Mario Chiodetti
La pittura di Carla Pugliano è il trionfo della volontà, il desiderio ossessivo di dare una scolpitura ai pensieri, fissandoli nella pelle madreperlacea delle sue figure, nella sottile inquietudine dei volti, nell’intrico dei corpi dove maschile e femminile si mescolano formando figure arcane, sprigionanti corrosiva passione.
La nudità è un pentagramma su cui l’artista compone la sua melodia, il contrappunto e l’armonia, cercando a volte cromatismi arditi, che graffiano la mente e insegnano che la bellezza è inganno e a volte sofferenza, e impone una profonda e dolorosa immersione dentro sé stessi, un’analisi spietata che conduce ai confini del tempo.
La plasticità dei corpi, l’erotismo a volte algido altre furioso, mostrano l’eterno dualismo tra luce e ombra, acqua e fuoco, amore e morte, ma se l’uomo tende al sublime, il rovello della mente ne frena spesso il volo, consumando energia e mutando la felicità in angoscia e smarrimento.

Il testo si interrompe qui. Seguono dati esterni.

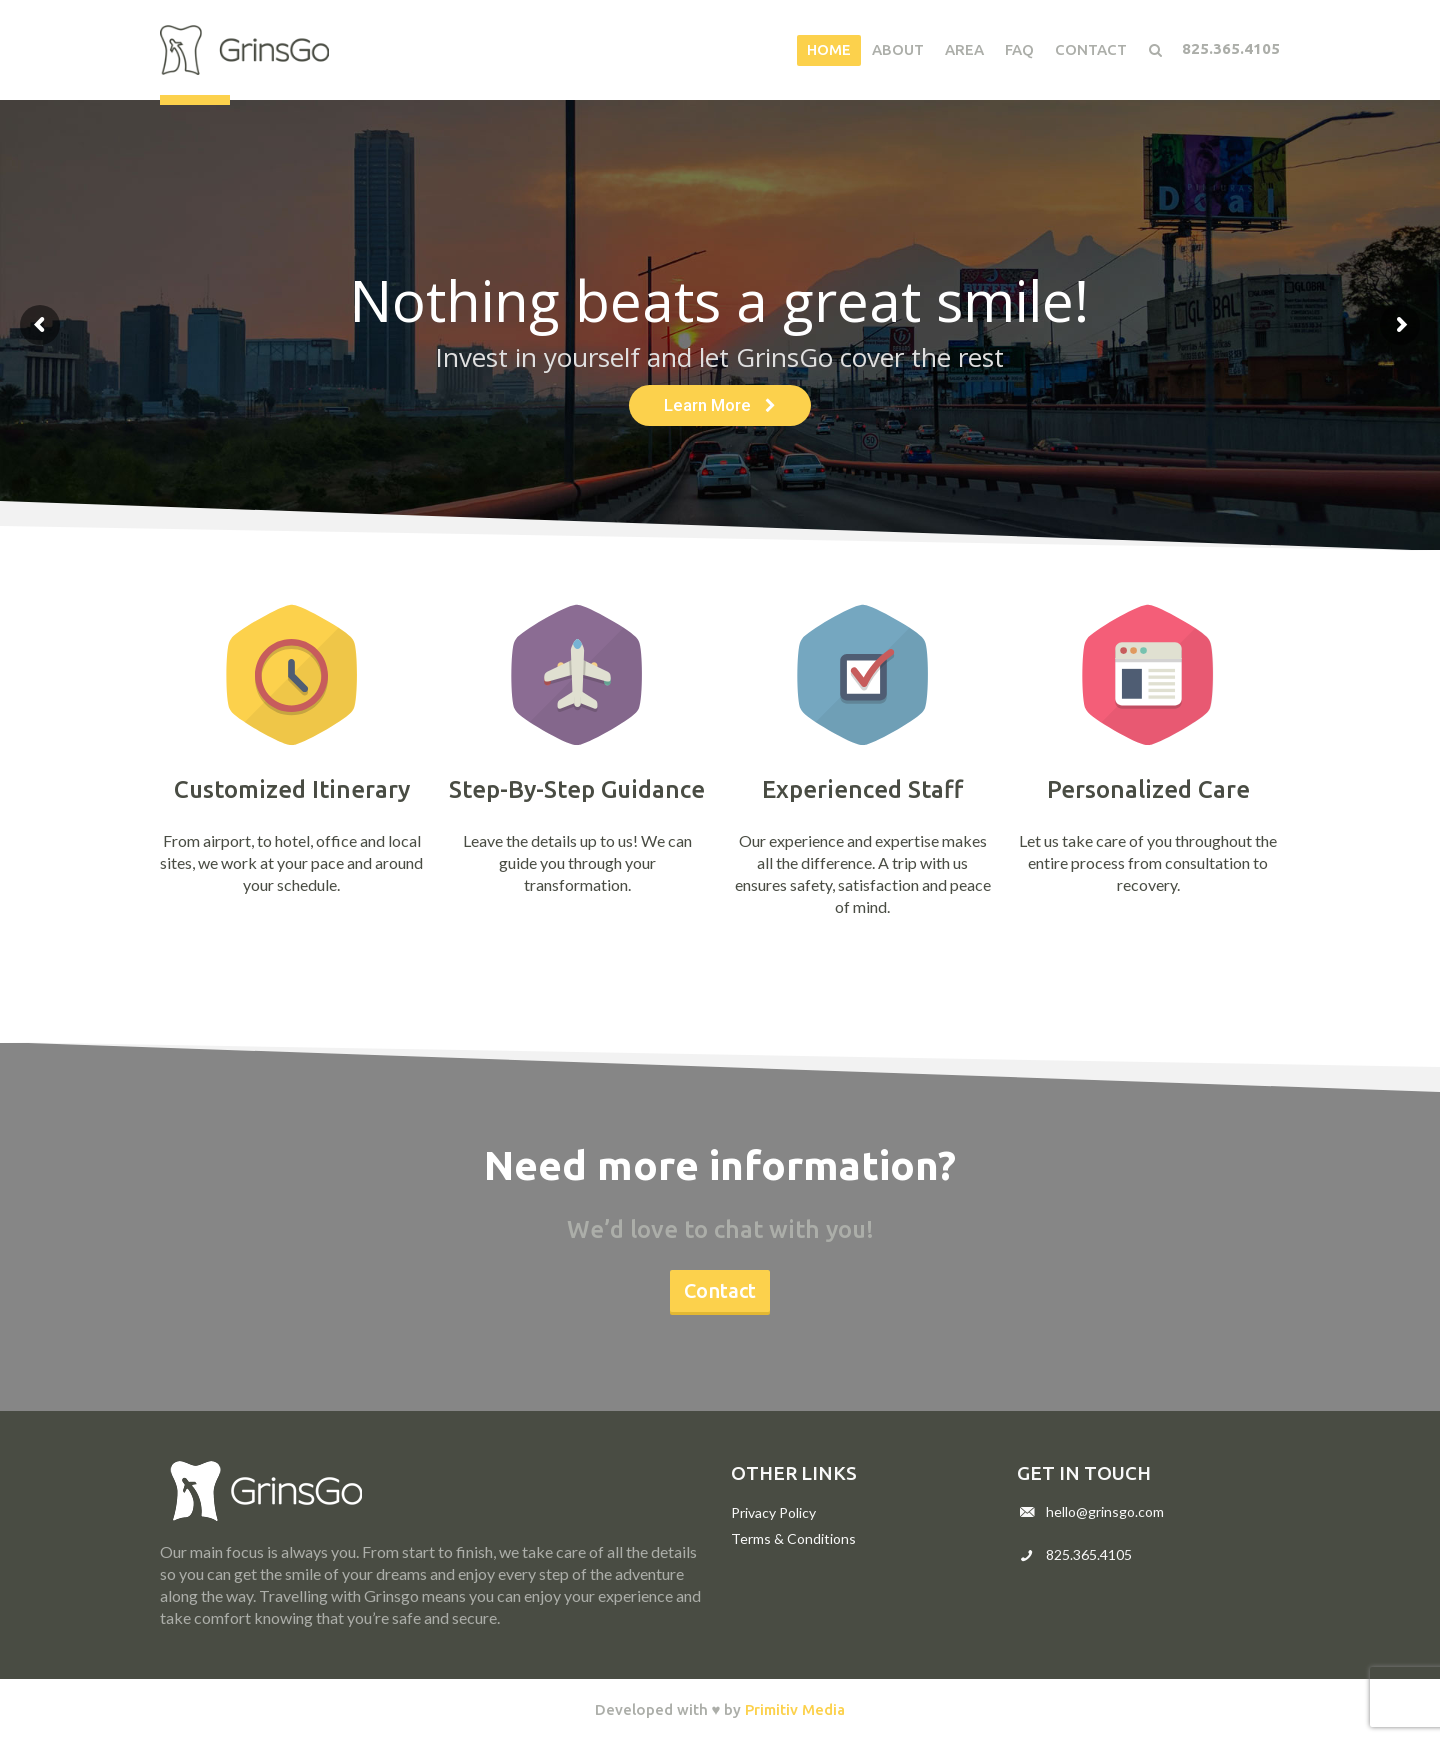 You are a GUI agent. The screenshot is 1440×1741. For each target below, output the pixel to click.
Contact (1091, 49)
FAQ (1019, 49)
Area (964, 49)
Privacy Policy (773, 1512)
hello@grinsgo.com (1105, 1511)
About (898, 49)
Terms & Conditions (793, 1538)
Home (829, 49)
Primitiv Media (795, 1709)
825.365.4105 (1231, 48) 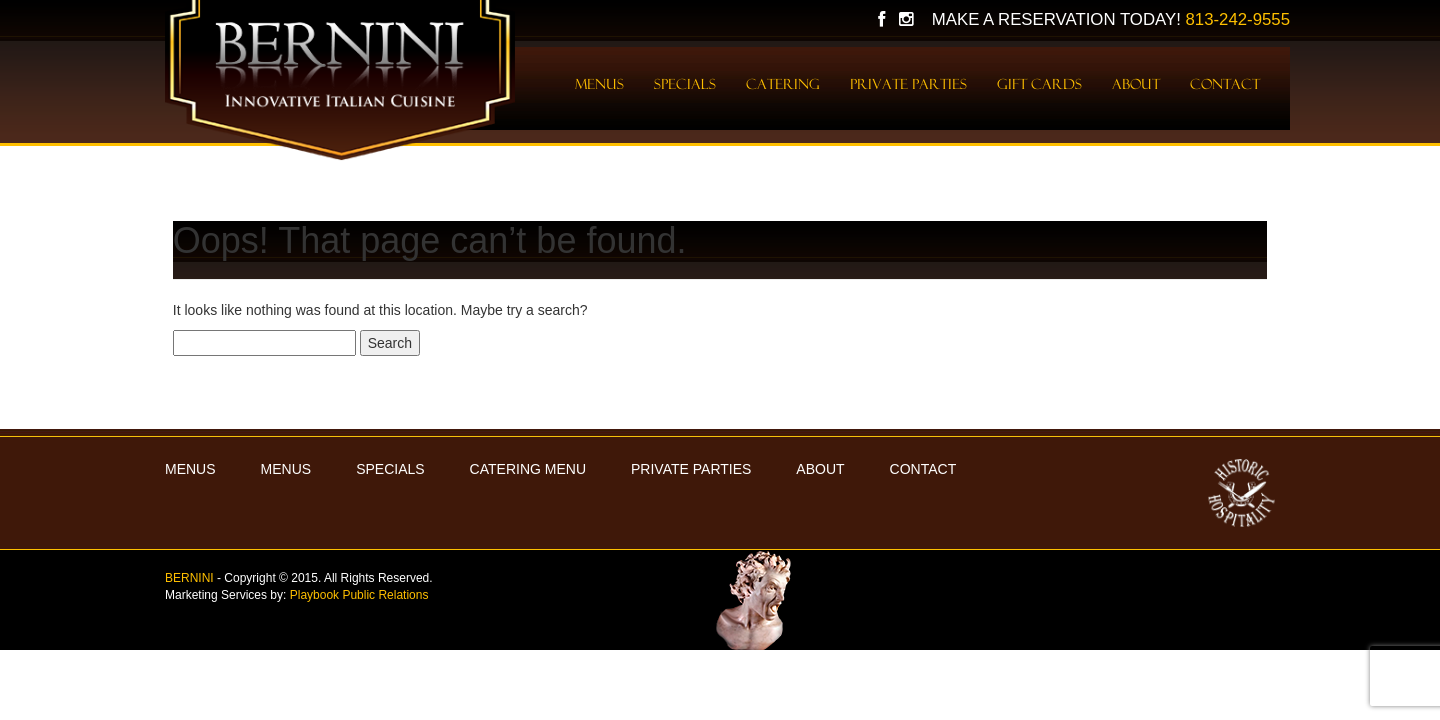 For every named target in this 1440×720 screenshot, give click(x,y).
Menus (599, 84)
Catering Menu (528, 469)
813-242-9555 (1237, 19)
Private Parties (908, 84)
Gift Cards (1039, 84)
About (1136, 84)
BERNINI (189, 578)
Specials (685, 84)
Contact (1225, 84)
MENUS (190, 469)
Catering (783, 84)
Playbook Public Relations (359, 595) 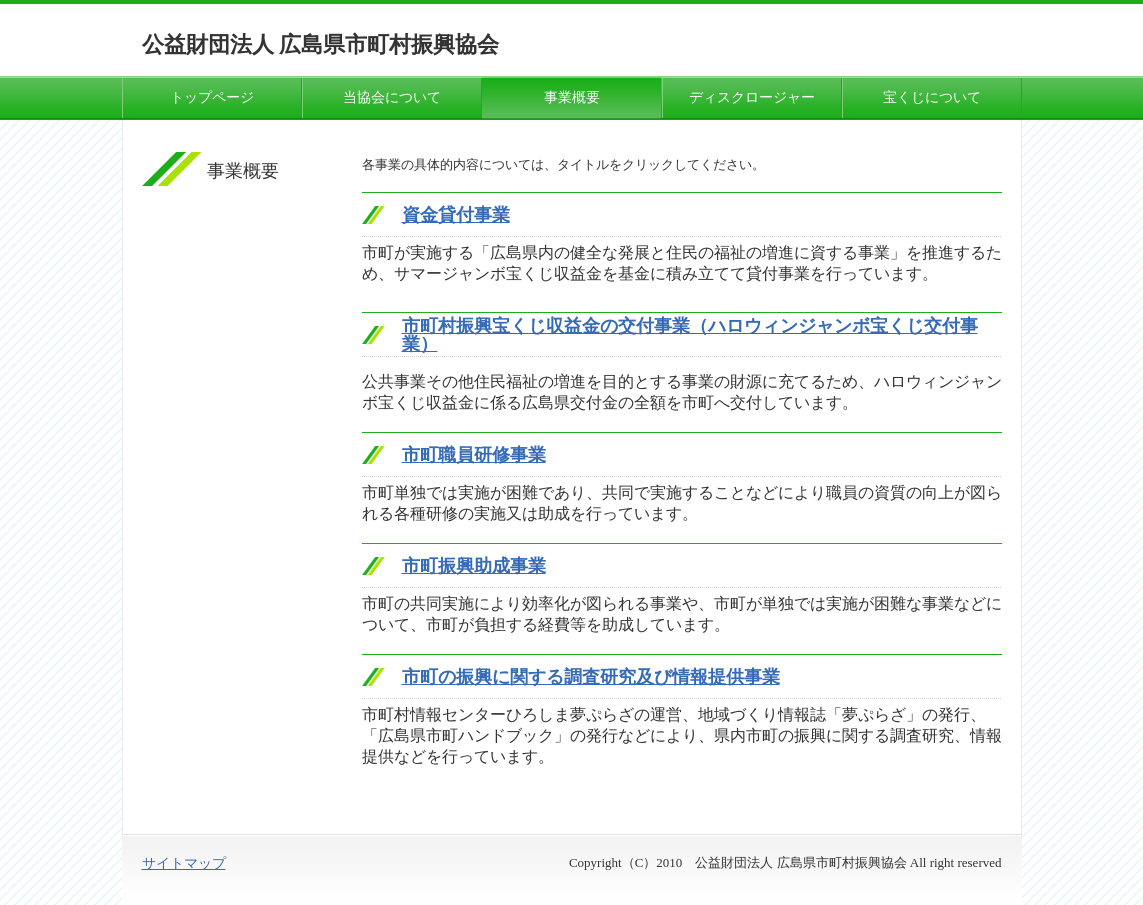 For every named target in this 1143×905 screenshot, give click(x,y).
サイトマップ (184, 863)
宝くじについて (932, 97)
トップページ (212, 97)
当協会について (392, 97)
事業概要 (572, 97)
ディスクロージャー (752, 97)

Il mito però lo insegue, spalancando finestre di meraviglia, raccontando silenzi e mostrando l’origine dei sentimenti, gli equilibri e le cadute, il fondo del sacco, dove giacciono le speranze perdute.
Il corpo della donna è una geografia di pensieri, una battuta d’aspetto, l’artista lo rappresenta in una sorta di danza onirica, nudo e trionfante ma a volte sconfitto, dilaniato dai sensi di colpa, avvinghiato al suo presente e al suo passato, teso alla spasmodica ricerca del divino. Spesso lo sguardo è basso, gli occhi sono chiusi oppure mirano lontano, ad altri mondi, a immagini di sogno a lungo ricercate, all’origine del tutto. La bilancia è in bilico, la nostra infinita vanità sembra non ascoltare il sibilo della morte, ma il Tempo è in agguato e ci rivolge la grande domanda del Finale: aperto o chiuso?
Carla, senza auto compiacimenti estetici, gioca con le ombre, le cattura e le sconfigge con il lumeggiare volti, muscoli e nervi, suggerisce che nulla è mai come sembra, e la maschera di felicità che indossiamo spesso nasconde un volto segnato dall’amarezza, l’aquila ci solleva verso l’eternità del perdono, ma il serpente riporta alle tentazioni dell’esistenza, al buio dell’ignoranza e del peccato.